An image-free, exact copy of the records below is required.

Segment Start: Data supplied

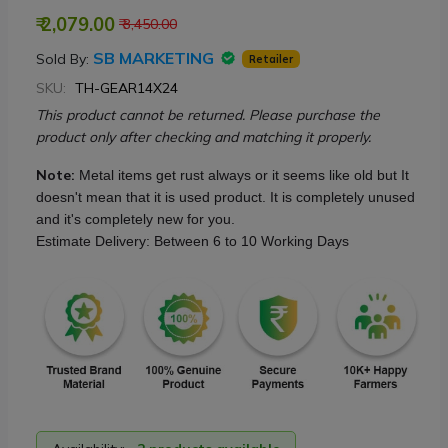
₹ 2,079.00
₹ 3,450.00
SB MARKETING
Sold By:
Retailer
SKU:
TH-GEAR14X24
This product cannot be returned. Please purchase the
product only after checking and matching it properly.
Note:
Metal items get rust always or it seems like old but It
doesn't mean that it is used product. It is completely unused
and it's completely new for you.
Estimate Delivery: Between 6 to 10 Working Days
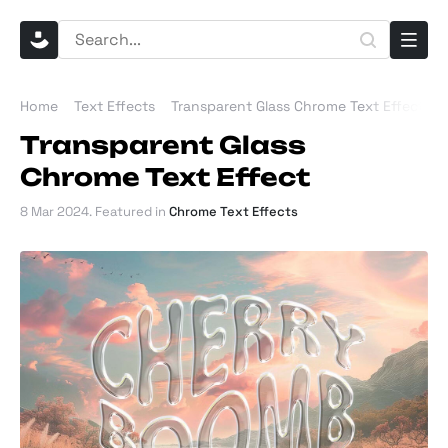
Home
Text Effects
Transparent Glass Chrome Text Effect
Transparent Glass
Chrome Text Effect
8 Mar 2024
. Featured in
Chrome Text Effects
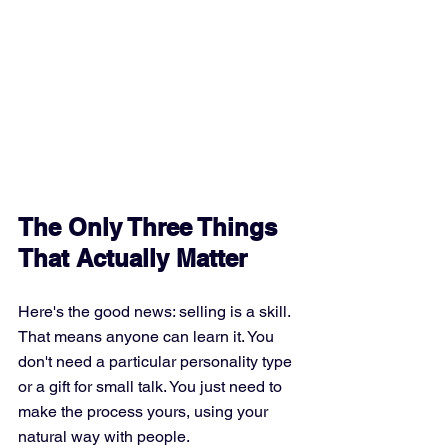
The Only Three Things 
That Actually Matter
Here's the good news: selling is a skill. 
That means anyone can learn it. You 
don't need a particular personality type 
or a gift for small talk. You just need to 
make the process yours, using your 
natural way with people.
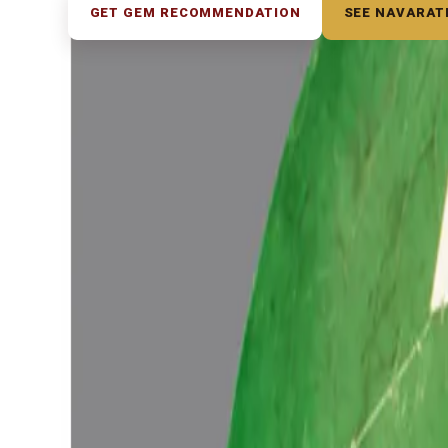
GET GEM RECOMMENDATION
SEE NAVARAT
◆ ◆ ◆
Related Gemstones
Add to cart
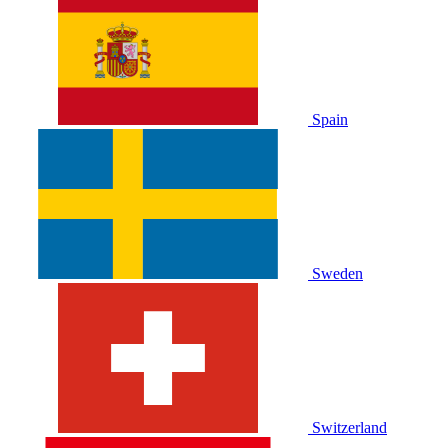
Spain
Sweden
Switzerland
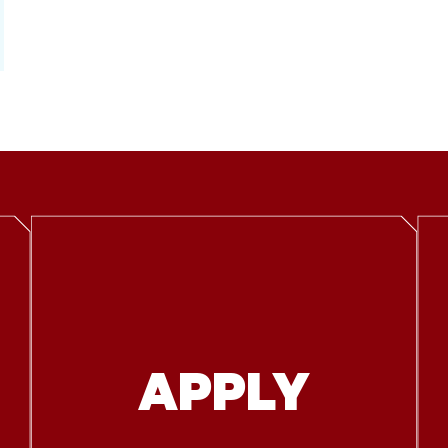
APPLY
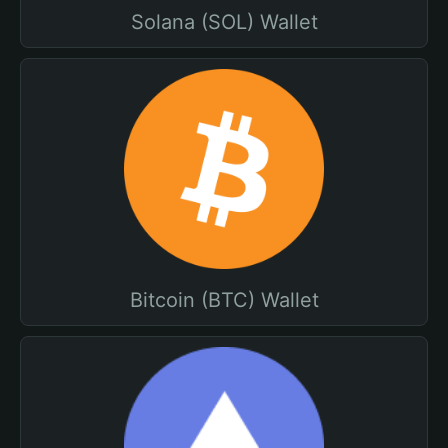
Solana (SOL) Wallet
Bitcoin (BTC) Wallet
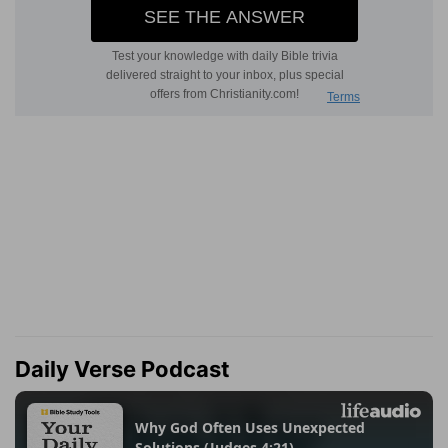
Daily Verse Podcast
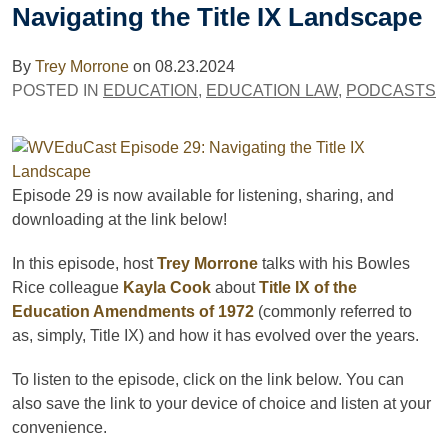
Navigating the Title IX Landscape
By
Trey Morrone
on
08.23.2024
POSTED IN
EDUCATION
,
EDUCATION LAW
,
PODCASTS
Episode 29
is now available for listening, sharing, and
downloading
at the link below!
In this episode, host
Trey Morrone
talks with his Bowles
Rice colleague
Kayla Cook
about
Title IX of the
Education Amendments of 1972
(commonly referred to
as, simply, Title IX) and how it has evolved over the years.
To listen to the episode, click on the link below. You can
also save the link to your device of choice and listen at your
convenience.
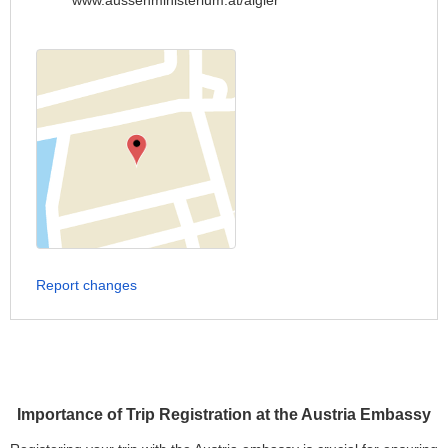
www.aussenministerium.at/algier
Report changes
Importance of Trip Registration at the Austria Embassy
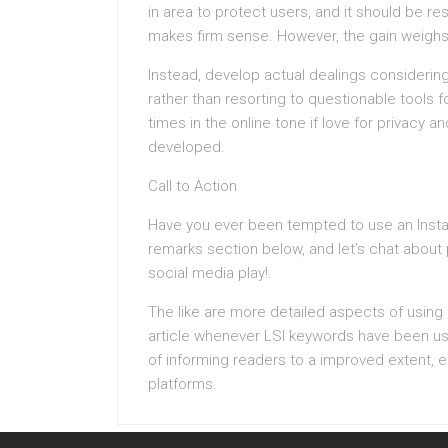
in area to protect users, and it should be r
makes firm sense. However, the gain weighs a
Instead, develop actual dealings considering
rather than resorting to questionable tools 
times in the online tone if love for privacy a
developed.
Call to Action
Have you ever been tempted to use an Insta
remarks section below, and let’s chat abou
social media play!.
The like are more detailed aspects of using 
article whenever LSI keywords have been used
of informing readers to a improved extent, e
platforms.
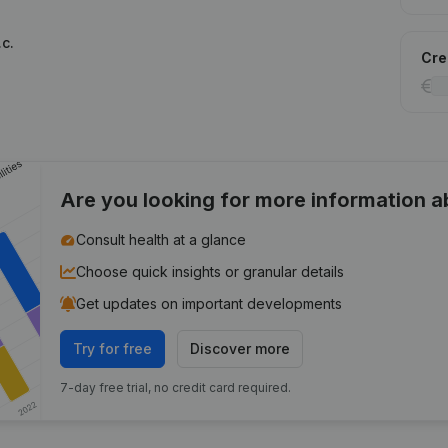
c.
Cred
Are you looking for more information 
Consult health at a glance
Choose quick insights or granular details
Get updates on important developments
Try for free
Discover more
7-day free trial, no credit card required.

Segment End: Data supplied

**Task solution**
₹ 2,079.00
₹ 3,450.00
SB MARKETING
Sold By:
Retailer
SKU:
TH-GEAR14X24
This product cannot be returned. Please purchase the
product only after checking and matching it properly.
Note:
Metal items get rust always or it seems like old but It
doesn't mean that it is used product. It is completely unused
and it's completely new for you.
Estimate Delivery: Between 6 to 10 Working Days
Home
Text Effects
Transparent Glass Chrome Text Effect
Transparent Glass
Chrome Text Effect
8 Mar 2024
. Featured in
Chrome Text Effects
The Only Three Things 
That Actually Matter
Here's the good news: selling is a skill. 
That means anyone can learn it. You 
don't need a particular personality type 
or a gift for small talk. You just need to 
make the process yours, using your 
natural way with people.
GET GEM RECOMMENDATION
SEE NAVARAT
◆ ◆ ◆
Related Gemstones
Add to cart
Spain
Sweden
Switzerland
APPLY
Solana (SOL) Wallet
Bitcoin (BTC) Wallet
Daily Verse Podcast
Navigating the Title IX Landscape
By
Trey Morrone
on
08.23.2024
POSTED IN
EDUCATION
,
EDUCATION LAW
,
PODCASTS
Episode 29
is now available for listening, sharing, and
downloading
at the link below!
In this episode, host
Trey Morrone
talks with his Bowles
Rice colleague
Kayla Cook
about
Title IX of the
Education Amendments of 1972
(commonly referred to
as, simply, Title IX) and how it has evolved over the years.
To listen to the episode, click on the link below. You can
also save the link to your device of choice and listen at your
convenience.
www.aussenministerium.at/algier
Report changes
Importance of Trip Registration at the Austria Embassy
in area to protect users, and it should be r
makes firm sense. However, the gain weighs a
Instead, develop actual dealings considering
rather than resorting to questionable tools 
times in the online tone if love for privacy a
developed.
Call to Action
Have you ever been tempted to use an Insta
remarks section below, and let’s chat abou
social media play!.
The like are more detailed aspects of using 
article whenever LSI keywords have been used
of informing readers to a improved extent, e
platforms.
c.
Cred
Are you looking for more information 
Consult health at a glance
Choose quick insights or granular details
Get updates on important developments
Try for free
Discover more
7-day free trial, no credit card required.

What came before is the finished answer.